Some areas are more susceptible to soil compaction than others. For example, the number of people and other animals that walk in an area—in other words, the amount of "foot traffic"—can affect how compacted the soil is there. The quantity of sunlight and moisture can also affect how susceptible an area is to compaction.
Extra: Investigate the effect of walking on soil compaction by digging up some soil so that it is loose. First measure its compaction with your spool-and-needle apparatus, then walk over the site and measure the compaction again. How did the soil's density change? If you walk over the site more, will the compaction continue to change?
Extra: Test whether wet or dry soils become more compacted by adding different amounts of water to dry soil and compacting it with a tamper or roller. Compact a sample of dry soil in the same way. Measuring each sample with your spool-and-needle apparatus, which soils are the most compacted? What happens if you let them dry out and measure them again afterward?
Observations and Results
Were some soils you tested more compacted than others? Did you find that the areas that received a lot of foot traffic were the more compacted? Were dry areas more compacted than moist areas? Did more compacted areas have fewer plants?

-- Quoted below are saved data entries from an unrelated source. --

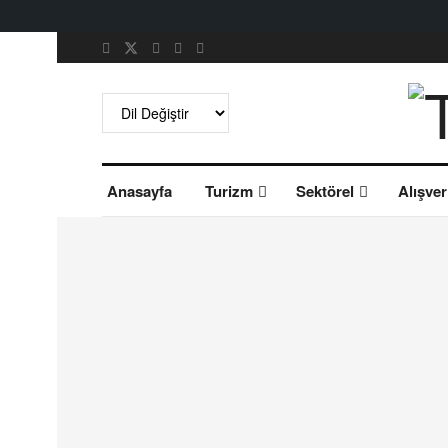
Anasayfa
Turizm
Sektörel
Alışver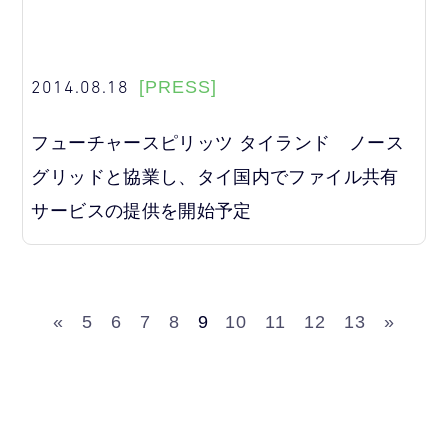
2014.08.18
[PRESS]
フューチャースピリッツ タイランド ノース
グリッドと協業し、タイ国内でファイル共有
サービスの提供を開始予定
«
5
6
7
8
9
10
11
12
13
»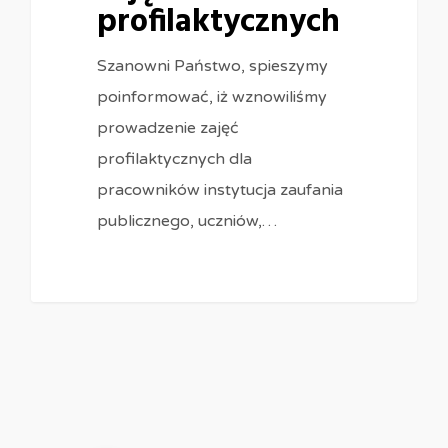
profilaktycznych
Szanowni Państwo, spieszymy
poinformować, iż wznowiliśmy
prowadzenie zajęć
profilaktycznych dla
pracowników instytucja zaufania
publicznego, uczniów,…
0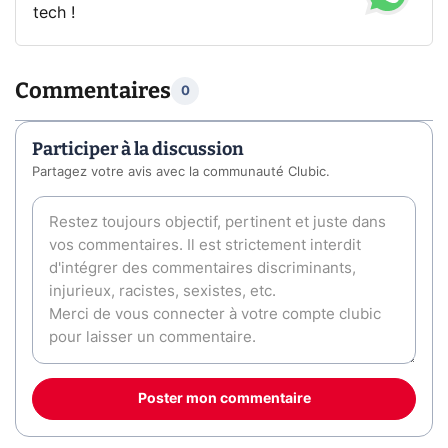
tech !
Commentaires
0
Participer à la discussion
Partagez votre avis avec la communauté Clubic.
Poster mon commentaire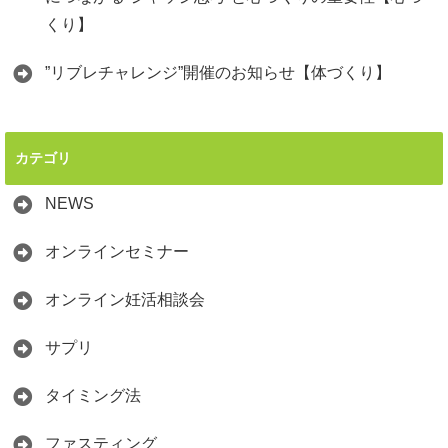
くり】
”リブレチャレンジ”開催のお知らせ【体づくり】
カテゴリ
NEWS
オンラインセミナー
オンライン妊活相談会
サプリ
タイミング法
ファスティング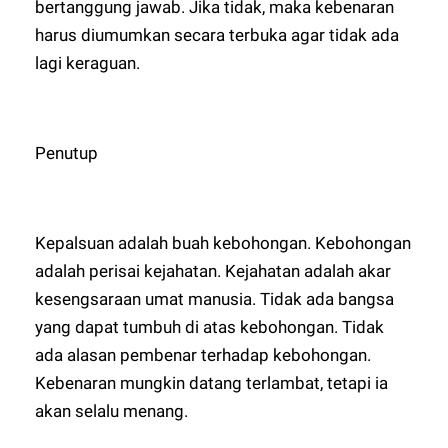
bertanggung jawab. Jika tidak, maka kebenaran
harus diumumkan secara terbuka agar tidak ada
lagi keraguan.
Penutup
Kepalsuan adalah buah kebohongan. Kebohongan
adalah perisai kejahatan. Kejahatan adalah akar
kesengsaraan umat manusia. Tidak ada bangsa
yang dapat tumbuh di atas kebohongan. Tidak
ada alasan pembenar terhadap kebohongan.
Kebenaran mungkin datang terlambat, tetapi ia
akan selalu menang.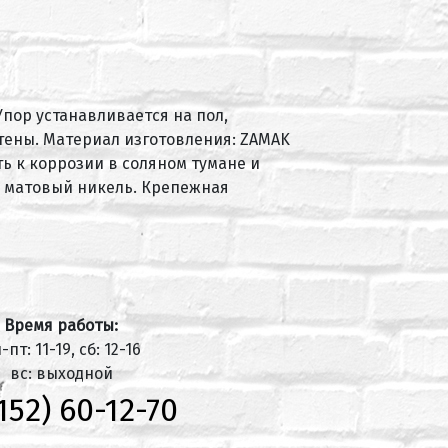
пор устанавливается на пол,
тены. Материал изготовления: ZAMAK
ь к коррозии в соляном тумане и
т: матовый никель. Крепежная
Время работы:
-пт: 11-19, сб: 12-16
вс: выходной
152) 60-12-70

As soil is pressed down, such as by humans and other animals walking over it, it becomes compacted, or denser. This is why areas that receive a lot of foot traffic or areas that are driven over by vehicles are more susceptible to becoming compacted. When soil becomes too dense many organisms such as bugs, worms and some plants will be unable to live there. This is in part because it is harder for oxygen and water to penetrate into highly compacted soil. The lack of moisture can cause compacted soil to become dry, and you may have found that dry areas were denser than moist ones. What other qualities did you notice about soils that had different levels of compaction?